Prima della Solennità dell’Assunzione di Nostra Signora, la Liturgia ci offre la possibilità di vivere contemplando l’Assunzione di Maria al cielo in corpo e anima rapita dall’adorabile Trinità. Dio si compiace di farci contemplare questo grande mistero circondato di poesia divina.

La lettura del tema è di una dolcezza indescrivibile, ci invita a trascendere le cose di lassù e mitiga le pene presenti.

 

“Silenzio …! Silenzio…!
che si sta addormentando la Signora”

«Al tramonto di quest’oggi, 15 agosto 1960, ho avuto una luce molto forte dell’Assunzione di Nostra Signora in corpo ed anima all’Eternità.

Contemplai come era innalzata tutta Lei dal Bacio immutabile dello Spirito Santo. […]
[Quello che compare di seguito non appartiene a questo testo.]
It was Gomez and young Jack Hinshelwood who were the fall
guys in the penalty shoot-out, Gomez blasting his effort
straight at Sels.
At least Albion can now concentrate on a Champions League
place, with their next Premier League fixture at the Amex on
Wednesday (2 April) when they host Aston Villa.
Dicono che “è preziosa la morte dei giusti” (Sal 115, 15), perché non è null’altro che un bacio dello Spirito Santo, così silenzioso…!, così soave…!, così fondo e, così profondo…! che, in una sacra manifestazione di amore immutabile, si porta via l’anima, a volte senza che questa quasi lo percepisca.

Così accadde a Maria: è stata tanta pace…!, tanta immutabilità…!, tanto silenzio…!, tanto fondo e tanto profondo…!, che si trovò all’improvviso nella Gloria.
È stato un sogno d’amore, nell’aleggiare infinito dello Spirito Santo, nell’abbraccio del suo Consorte divino: Si addormentò alla vita nel Bacio e nell’abbraccio dello Spirito Santo…! […]
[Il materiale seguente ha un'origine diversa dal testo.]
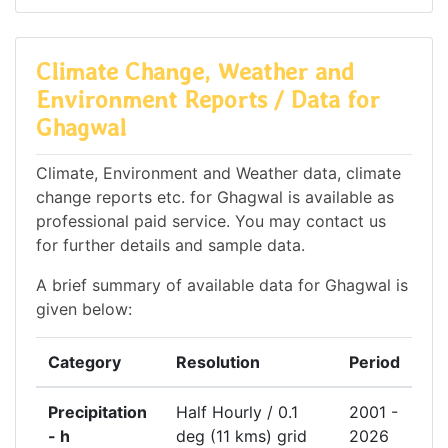
Climate Change, Weather and
Environment Reports / Data for
Ghagwal
Climate, Environment and Weather data, climate
change reports etc. for Ghagwal is available as
professional paid service. You may contact us
for further details and sample data.
A brief summary of available data for Ghagwal is
given below:
Category
Resolution
Period
Precipitation
Half Hourly / 0.1
2001 -
- h
deg (11 kms) grid
2026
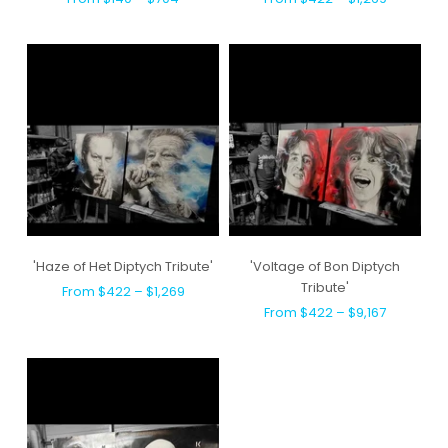
'Haze of Het Diptych Tribute'
'Voltage of Bon Diptych
Tribute'
From $422 – $1,269
From $422 – $9,167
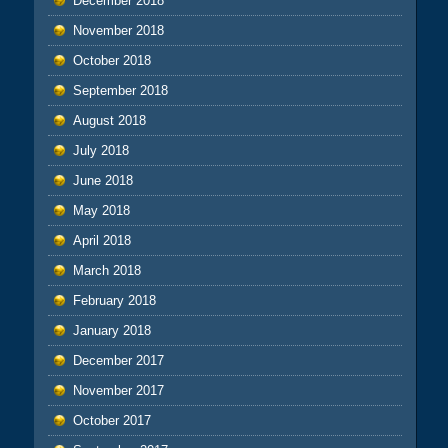
December 2018
November 2018
October 2018
September 2018
August 2018
July 2018
June 2018
May 2018
April 2018
March 2018
February 2018
January 2018
December 2017
November 2017
October 2017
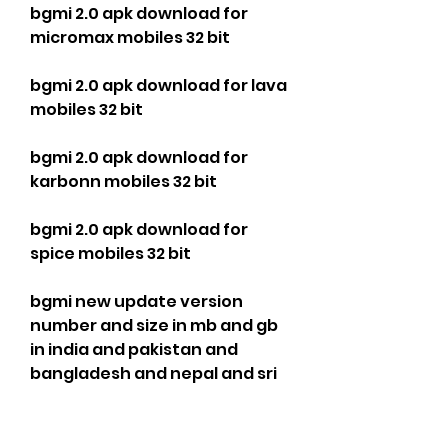
bgmi 2.0 apk download for 
micromax mobiles 32 bit
bgmi 2.0 apk download for lava 
mobiles 32 bit
bgmi 2.0 apk download for 
karbonn mobiles 32 bit
bgmi 2.0 apk download for 
spice mobiles 32 bit
bgmi new update version 
number and size in mb and gb 
in india and pakistan and 
bangladesh and nepal and sri 
lanka and bhutan and 
maldives and afghanistan and 
myanmar and china and japan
Maria, nella sua Assunzione gloriosa in corpo ed anima all’Eternità, spiccò il suo volo al di sopra degli Angeli e degli Arcangeli, dei Cherubini e dei Serafini e di tutta la creazione; e fu introdotta dall’Amore infinito della Verginità Eterna nella profondità profonda di quell’Eterno Generare…; Generare che dà alla luce, della sua stessa Luce, l’Eterno Oriens nell’amore infinito e coeterno dello Spirito Santo. […]
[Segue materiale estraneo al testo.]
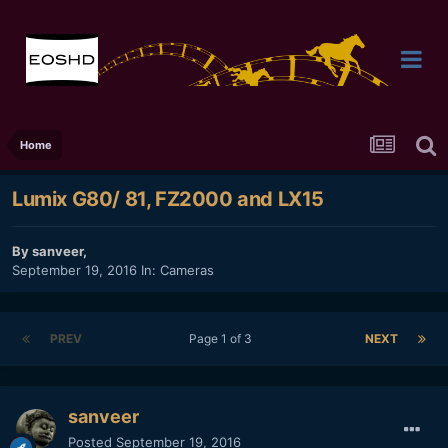
Home
Lumix G80/ 81, FZ2000 and LX15
By
sanveer
,
September 19, 2016
In:
Cameras
PREV
Page 1 of 3
NEXT
sanveer
Posted
September 19, 2016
Ormai è preparata da Dio l’anima di Maria per il suo transito definitivo alla luce della Gloria in visione splendente, in possesso totale, sciolta da questo esilio… […]

L’anima di Maria quando arriva a quel punto di divinizzazione quasi infinito, tutta Lei era portata e riportata…, baciata e festeggiata…, amata…, inabissata e addentrata in quella vita intima dell’adorabile Trinità… […]

« Silenzio…! Silenzio…!
Silenzio…!; ché si sta addormentando la Signora… […]

Silenzio…! Silenzio…!, Rispetto…!, Venerazione…!; ché sto contemplando il momento splendente e maestoso in cui la Signora viene innalzata all’Eternità dal passo silenzioso di Dio che, in Bacio amoroso di Spirito Santo, la sta attraendo verso di Sé con la soavità della sua brezza divina…!

Si è fatto un grande silenzio…!
Tutto è silenzio intorno a Maria…! […]

Aveva adempiuto Maria la sua missione di Vergine Madre, di Corredentrice e di Madre della Chiesa; e adesso, Assumpta, sale al Cielo per continuare la sua mediazione universale tra Dio e gli uomini.

Dovette addormentarsi la Signora…! Era necessario che l’Immutabilità la possedesse totalmente, e che Lei, allo stesso modo, possedesse l’Immutabilità!
Perché, un passo in più!, e avrebbe oltrepassato i limiti della sua capacità quasi infinita di divinizzazione…

E perciò, poiché questo non era possibile, SI È ADDORMENTATA LA SIGNORA…!». […]

Pure, il 15 Ottobre 1972, dopo avermi mostrato il Signore, in date precedenti, “Il Cammino della vita”, con l’«Abisso» al suo termine, e nel quale vidi cadere molti di coloro che pazzamente camminavano senza premunirsi delle loro “ali d’aquila” per poterlo attraversare, dettai uno scritto intitolato: “Maria attraversò l’Abisso”. […]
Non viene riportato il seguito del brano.